# would anyone take care of this plume wafer softbox thing for me?



## risc32 (Sep 26, 2014)

So i have this plume wafer softbox thing with a speedotron head mounting plate. it's in pretty good working order, i just don't need it. If interested PM me. I'm not selling it, i'm giving it away, so i hope it's okay to post this here. (couldn't really find a freebie area!) anyway, i only ask that you cover shipping.


----------



## sagittariansrock (Sep 26, 2014)

risc32 said:


> So i have this plume wafer softbox thing with a speedotron head mounting plate. it's in pretty good working order, i just don't need it. If interested PM me. I'm not selling it, i'm giving it away, so i hope it's okay to post this here. (couldn't really find a freebie area!) anyway, i only ask that you cover shipping.



I'm definitely interested in a softbox and of course will be more than happy to cover shipping. But is there anything unique about this I should know beforehand, or is it just like any softbox I can use my speedlites with?
Thanks for the nice gesture, by the way!


----------



## sagittariansrock (Sep 26, 2014)

Wow, looks nice and quite expensive (did a bit of research)
Are you sure you just want to give it away? I sure can't afford to buy it, but definitely can pay for shipping!
Btw, which size is this one?
If still available, will you message me you Paypal id?
If you don't use Paypal I can also create a shipping label if you give me the address and weight, dimensions etc. and email the PDF to you.
Thanks


----------



## jdramirez (Sep 26, 2014)

I know Sagit called dibs... but if he opts out... I'm game.


----------



## jdramirez (Sep 26, 2014)

I guess while we are discussing it... are there many advantages to using a softbox over using a big ass umbrella?


----------



## dafrank (Sep 26, 2014)

jdramirez said:


> I guess while we are discussing it... are there many advantages to using a softbox over using a big ass umbrella?



Yes, there are.
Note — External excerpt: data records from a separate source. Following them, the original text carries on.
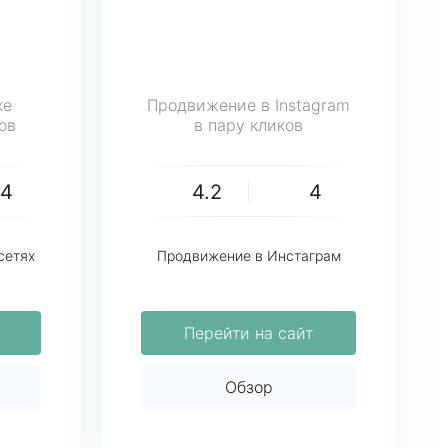
ке
Продвижение в Instagram
ов
в пару кликов
54
4.2
4
сетях
Продвижение в Инстаграм
Перейти на сайт
Обзор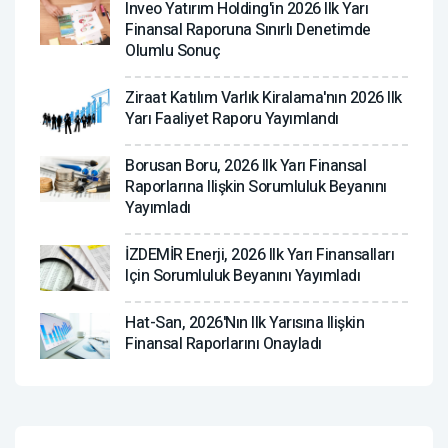
Inveo Yatırım Holding'in 2026 Ilk Yarı
Finansal Raporuna Sınırlı Denetimde
Olumlu Sonuç
Ziraat Katılım Varlık Kiralama'nın 2026 Ilk
Yarı Faaliyet Raporu Yayımlandı
Borusan Boru, 2026 Ilk Yarı Finansal
Raporlarına Ilişkin Sorumluluk Beyanını
Yayımladı
İZDEMİR Enerji, 2026 Ilk Yarı Finansalları
Için Sorumluluk Beyanını Yayımladı
Hat-San, 2026'nın Ilk Yarısına Ilişkin
Finansal Raporlarını Onayladı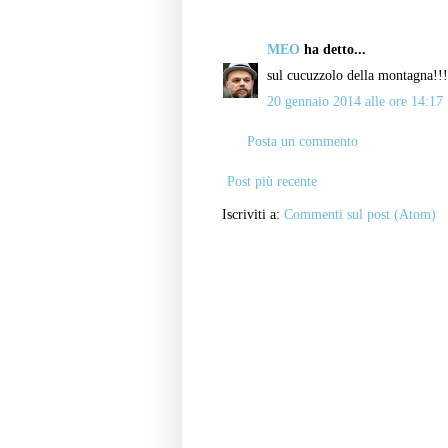
MEO
ha detto...
sul cucuzzolo della montagna!!!
20 gennaio 2014 alle ore 14:17
Posta un commento
Post più recente
Iscriviti a:
Commenti sul post (Atom)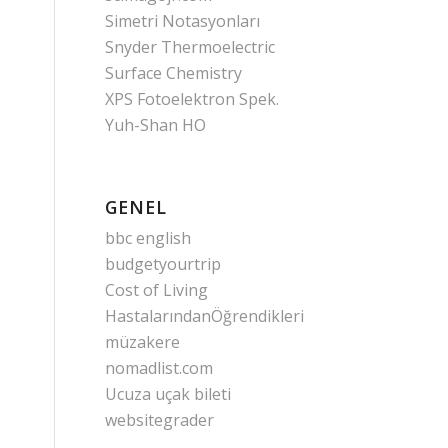
Simetri Notasyonları
Snyder Thermoelectric
Surface Chemistry
XPS Fotoelektron Spek.
Yuh-Shan HO
GENEL
bbc english
budgetyourtrip
Cost of Living
HastalarındanÖğrendikleri
müzakere
nomadlist.com
Ucuza uçak bileti
websitegrader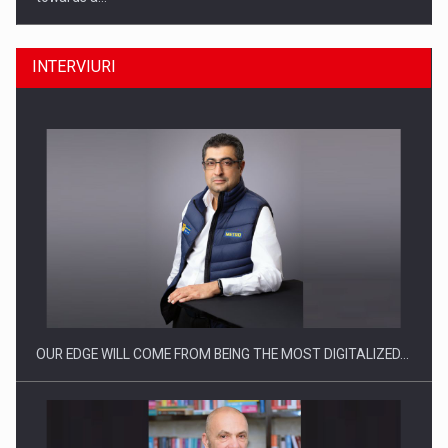
INTERVIURI
CEO Conference - Shaping The Future - Technology and…
OUR EDGE WILL COME FROM BEING THE MOST DIGITALIZED…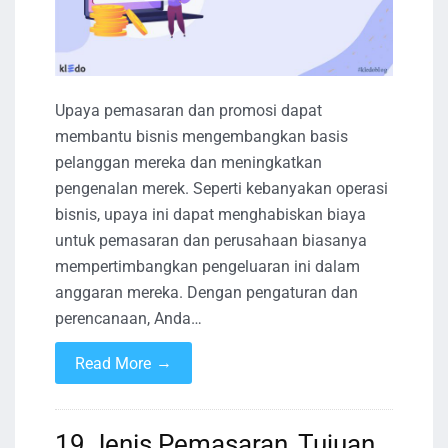
Upaya pemasaran dan promosi dapat
membantu bisnis mengembangkan basis
pelanggan mereka dan meningkatkan
pengenalan merek. Seperti kebanyakan operasi
bisnis, upaya ini dapat menghabiskan biaya
untuk pemasaran dan perusahaan biasanya
mempertimbangkan pengeluaran ini dalam
anggaran mereka. Dengan pengaturan dan
perencanaan, Anda…
→
Read More
19 Jenis Pemasaran, Tujuan,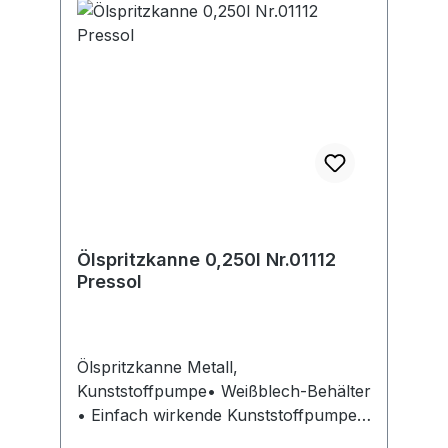
Ölspritzkanne 0,250l Nr.01112
Pressol
Ölspritzkanne Metall,
Kunststoffpumpe• Weißblech-Behälter
• Einfach wirkende Kunststoffpumpe
aus Polyehtylen mit 2 Kugelventilen •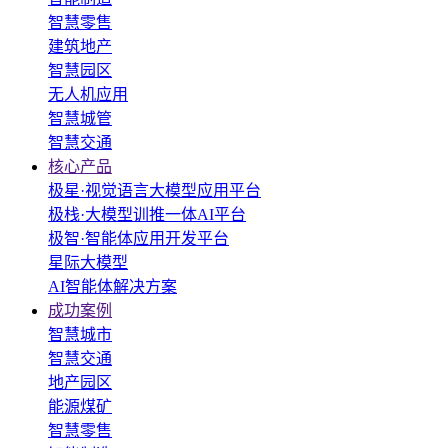
智慧零售
建筑地产
智慧园区
无人机应用
智慧城管
智慧交通
核心产品
极星·视觉语言大模型应用平台
极栈·大模型训推一体AI平台
极智·智能体应用开发平台
星际大模型
AI智能体解决方案
成功案例
智慧城市
智慧交通
地产园区
能源煤矿
智慧零售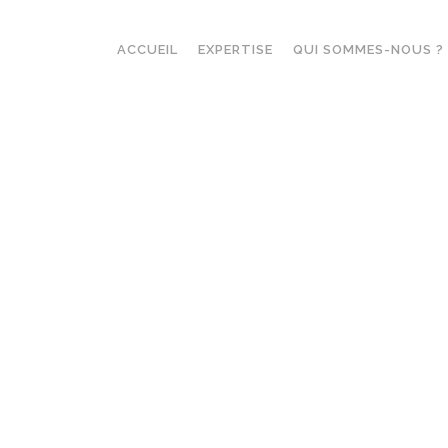
ACCUEIL
EXPERTISE
QUI SOMMES-NOUS ?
Uniformity of the highlight, ability of putting the light source closer to the subject, shape of highlight in reflective surfaces, and slightly softer, less contrastsy results due to the above two first characteristics. Last, but not least, a slightly more professional and less "cheesey" impression made on overly impressionable clients is likely.


----------



## jdramirez (Sep 26, 2014)

dafrank said:


> jdramirez said:
> 
> 
> > I guess while we are discussing it... are there many advantages to using a softbox over using a big ass umbrella?
> ...



Thanks... though with an umbrella... you never have to worry about the rain and if you get the 72" variety, you can use it as a golf umbrella to keep your entire foursome dry.


----------



## Halfrack (Sep 26, 2014)

A different speedring and you're in business with a different brand strobe or speedlite. 

The kicker is that a softbox can control light fall off. Add in a grid and you're even more in control. There isn't the spill backwards that an umbrella will also have.


----------



## sanj (Sep 26, 2014)

Nice gesture!


----------